To illustrate my point, we can look at the gulf between two of the conference sessions and one stark Q&A exchange around the issue of justice. The first session I’ll highlight was a breakout panel session titled “REGENERATIVE FINANCE: RADICAL INVESTING ON THE FRONTLINES OF CLIMATE AND ECONOMIC CRISES”. The panel description included a statement that Regenerative Finance considers investments as reparations and that we need to move beyond socially responsible investment toward divestment from the oppressive structures of traditional finance as a whole. One of the panel members, Ed Whitfield of the Fund for Democratic Communities, spoke eloquently of the origins and meaning of wealth. He spoke of wealth as big piles of money that are the appropriated products of nature and human labor. And, because this wealth has been appropriated, it must be moved back into the public sphere where it can produce community benefit. He stressed that we need to replace our speculative economy that is hell-bent on growing profit for the few with a democratic financial system whose purpose is the creation of beneficial value. Each of the panelists stressed that we need to see the financial system as part of a greater whole and that it is limiting and unfair to extract financial return from communities and nature.

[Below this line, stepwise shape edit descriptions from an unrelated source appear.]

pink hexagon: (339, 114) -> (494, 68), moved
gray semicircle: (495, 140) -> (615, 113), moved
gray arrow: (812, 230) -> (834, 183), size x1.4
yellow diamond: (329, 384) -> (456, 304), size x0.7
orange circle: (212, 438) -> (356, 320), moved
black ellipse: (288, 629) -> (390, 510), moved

The second session was a plenary panel discussion titled “INVESTORS REFLECTIONS WITH THE ROCKEFELLER BROTHERS FUND”. The program description referenced the fund’s watershed announcement to divest from fossil fuels and described them as true visionaries in the field of impact investing. The panelists—all connected with the fund as board members, staff, or advisors—emphasized the fund’s unwavering insistence on receiving market-rate returns in service of its commitment to carry the family’s legacy forward in the form of an endowment and charity. The fund has hired a Wall Street advisor, Perella Weinberg Partners, to guide it on its path of impact investing, despite the advisor having no previous experience in the area of socially responsible investing or ESG evaluation. But fear not! The CEO of the fund stressed that they are “good investors”, the clear inference being that mission and values are to be in service (and subordinate to) the highest purpose—maximizing “risk-adjusted” returns.
It would be wonderful to say that having these substantially different perspectives at the same conference led to a rich dialog about what fair returns are or why the market should dictate all our financial decisions. Sadly, attempts at starting that conversation seemed to be met with deaf ears. During the Q&A period after the plenary panel discussion, Kate Poole, a leader of Regenerative Finance and moderator of the first session (above), asked the following question: "I don't understand your commitment to market rate returns. For me, climate justice is linked to racial justice and economic justice. Where do you think your market rate return is coming from? Isn't it coming from the continued extraction of wealth from poor communities, communities of color, and violent extraction of resources from our planet?" Adam Wolfensohn, member of the Board of the Rockefeller Family Fund, responded, “I don’t believe that market-rate returns are extractive.”
Period. End of story. No discussion. See Kate’s “comic” depiction of the moment here.
And yet, for those of us who purport to prioritize environmental sustainability and social justice, that is the conversation we need to have. I have been struck lately by how often I hear my colleagues and associates saying things like: “we’re all trying to accomplish the same thing”, or “we have to start somewhere”, or “good for them for taking the first step”. I have begun to view this “we’re all winners” mentality as an indicator of our reluctance to face up to the glaring, burning issues of our day—ecological limits and our extractive economy, wealth and income inequality and how we contribute to it, exploitation of the poor and marginalized in the name of economic growth, and the realities of deep social and political divides arising from disillusionment, anger and fear.
I admire Kate Poole for standing up to the establishment, albeit a part of the establishment that has been lauded and praised for its vision. I do not think that Regenerative Finance and the Rockefeller Brothers Fund would agree that we are all trying get to the same place. One wants to deconstruct and redistribute its big pile of money that’s come from extraction and exploitation, while the other wants to keep riding atop it.
These clashes are not new. In fact, they are the stuff of politics, power, and revolution. What’s different is that the rarefied world of Wall Street investing and its “good investors” is now being infiltrated and questioned by a small, vocal, and growing number of people with wealth who are eager to question and redefine investing. They are in for a rocky ride, filled with contradictions, questions, misgivings, doubts, and great accomplishments. I hope that groups like Confluence Philanthropy will rise to this challenge: What does it really mean to commit, financially and economically, to environmental sustainability and social justice? I am convinced that this is the question that needs illumination, reflection, discussion, debate, and all the rest of the messy aspects involved in questioning the conventional and entrenched assumptions about investing.